Computation of a weights may be obtained via analyses of respective selected further input audio signals 117-k, where the analysis determines a likelihood of the respective selected further input audio signal 117-k representing ambient background noise instead of representing a specific sound source: in case the likelihood is high(er), the respective the weight is assigned a high(er) value, whereas a low(er) likelihood results in assigning the respective weight a low(er) value.
The analysis carried out for determination of the weights is carried out using frames of predefined (temporal) length, which may different from the frame length applied in processing the input audio signals 115-j and the further input audio signal(s) 117-k for generation of the reconstructed spatial audio signal 145. As an example, the determination of weights may be carried out using frames of one second.
As an example, the procedure of assigning the weights may commence from setting a predefined initial value for each of the weights, followed by one or more analysis steps that each may change the weight value according to an outcome of the respective analysis step. As a non-limiting example in this regard, one or more of the following analysis steps may be applied for deriving the final weight for each selected further input audio signal 117-k:
After having derived the weights for the selected further input audio signals 117-k, the weights may be normalized such that their sum is equal or substantially equal to one. In addition to or instead of one or more of the exemplifying analysis steps outlined in the foregoing, the derived weights may be adjusted or set on basis of information received from an external source, e.g. as user input received via a user interface.

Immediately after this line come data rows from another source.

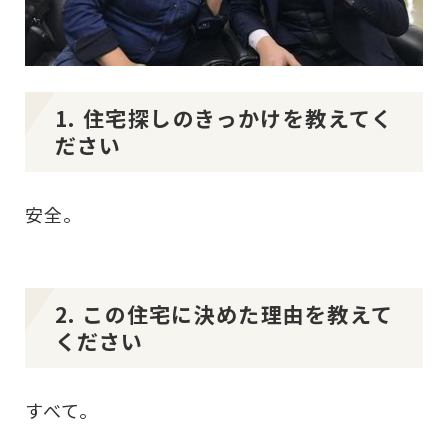
1. 住宅探しのきっかけを教えてく
ださい
安全。
2. この住宅に決めた理由を教えて
ください
すべて。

The further ambience signal is created by computing a weighted sum of the selected further input audio signals 117-k using the derived weights, thereby providing the further ambience signal to be employed as the source signal for the spatial extent synthesis processing. As pointed out in the foregoing, optional reverberation processing may be applied to the further ambience signal before using it for spatial synthesis. In this regard, a suitable (digital) reverberator known in the art may be employed. Reverberation introduced by this processing serves to improve spaciousness of the further ambience signal.
The further ambience signal may be subjected spatial extent synthesis, for example by using a spatial extent synthesizer 400 according to a block diagram depicted in
The spatial extent synthesizer 400 receives the further ambience signal and processes it in frames of predefined (temporal) length (i.e. duration). Assuming 48 kHz sampled further ambience signal, the processing may be carried out on overlapping 1024-sample analysis frames, such that each analysis frame includes 512 new samples together with the most recent 512 samples of the immediately preceding frame. The analysis frame is zero-padded to twice its size (to 2048 samples) and windowed using a suitable analysis window, such as the Hann window. Each analysis frame is subjected to the STFT 402, thereby obtaining a frequency-domain representation of the analysis frame including 2048 frequency-domain samples. Due to symmetry of the frequency-domain representation, it is sufficient to process a truncated frequency-domain frame that is formed by its positive (first) half of 1024 samples together with the DC component, including 1025 frequency-domain samples per frame.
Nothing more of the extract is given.